Com tais exemplos exagero obviamente, a análise dos supersticiosos não é tão radical. Mesmo assim o discurso deles espalhou-se, e tornou os bons dançarinos indissociáveis da ideia de que também são bons nos outros movimentos que praticam na vida. A altas horas da noite, ninguém quer ouvir uma lógica muito complicada, por isso seguiu-se o caminho da associação fácil, bom bailarino/bom amante. Porque se em vez disso admitíssemos que na discoteca a realidade é como em todo o lado, estragávamos a festa. Rapidamente chegaríamos à conclusão de que nos habituámos a viver com uma sensação de escrutínio constante. E é a partir desse escrutínio que nos escolhemos uns aos outros. Nem na pista de dança, local onde devíamos dançar livremente, nos esquecemos da imagem que tentamos passar para o exterior.

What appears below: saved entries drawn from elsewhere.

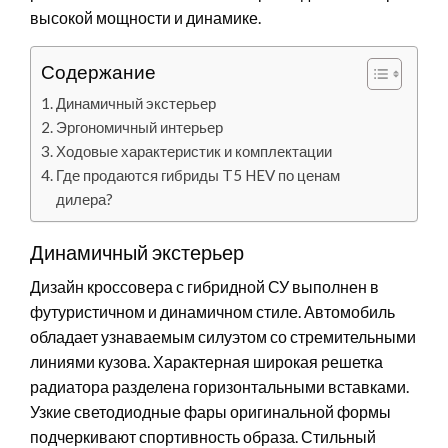
высокой мощности и динамике.
Содержание
Динамичный экстерьер
Эргономичный интерьер
Ходовые характеристик и комплектации
Где продаются гибриды T5 HEV по ценам
дилера?
Динамичный экстерьер
Дизайн кроссовера с гибридной СУ выполнен в
футуристичном и динамичном стиле. Автомобиль
обладает узнаваемым силуэтом со стремительными
линиями кузова. Характерная широкая решетка
радиатора разделена горизонтальными вставками.
Узкие светодиодные фары оригинальной формы
подчеркивают спортивность образа. Стильный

Os que são reservados dançam menos, certo. Alguns chegam mesmo a não dançar, mas serão por isso terríveis amantes? E ao escrever isto, não estarei a estragar este texto com uma vontade de anarquia?
Para me afastar dos meus pensamentos que cultivam diversidade procuro respostas perto de pessoas que me parecem ser especializadas na matéria. Questiono dois sexólogos e um coreógrafo de dança contemporânea sobre o famoso mito
nocturno.
O sexólogo Júlio Machado Vaz começa por me dizer que desse mito não sabe nada. Insisto, pergunto-lhe simplesmente, o que é ser bom amante nos dias de hoje?
A sua resposta traz a anarquia de volta ao meu texto: “Numa sociedade de consumo, rendida à imagem da juventude e ao paradigma da eficácia, receio que estejamos a falar de concorrentes ao Guinness e não de aprendizes pacientes do erotismo.”
À sexóloga Marta Crawford, pergunto se um bom dançarino é obrigatoriamente um bom amante? Crawford confirma-me, “as pessoas que se mexem bem, parecem ter um grande controlo sobre o corpo, mas um bom amante é aquele que está atento a tudo o que outro precisa, e essa percepção nem todos os dançarinos têm.”
Leitores que se mexem pouco respirem, a anarquia apoderou-se deste texto.
Segundo Crawford, “o nosso comportamento social não pode determinar as nossas qualidades sexuais.” A sexóloga diz-me ainda serem frequentes os casos de pessoas que envergonhadas e receosas no quotidiano, conseguem tornar-se peritas na intimidade.
Caçadores nocturnos, comecem então a olhar para todos os lados e incluam os cantos da discoteca, onde se escondem os tímidos, no vosso perímetro de engate.
O coreógrafo Tiago Guedes tem tam-
bém uma visão que não encaixa com
o que se conta nas noites escuras. Para o
coreógrafo dançar bem não tem que ver com movimento, mas sim com a relação que se tem com o próprio corpo. E Tiago Guedes não tem a certeza de que uma pessoa que se relacione bem com o seu corpo, consiga relacionar-se bem com o corpo dos outros.
Estraguei tudo? Desfiz o mito do meu amigo, o mito dos observadores atraídos pela facilidade dos que se movimentam agilmente? A intenção não era essa.
A intenção é fazer-vos dançar, e inventar uma outra crença, a de que nós portugueses dançamos sempre. Como me dizia Guedes, “é preciso dançar como se estivéssemos sozinhos em casa, é preciso aproveitar a pista, transformá-la num sítio de ritual, é preciso esquecer a preocupação social e fazer com que a dança se torne numa experiência pessoal.”
Deixem-nos então dançar, longe do diz-que-disse, longe do julgamento.
Somos bons ou maus? Ninguém nos pode dizer.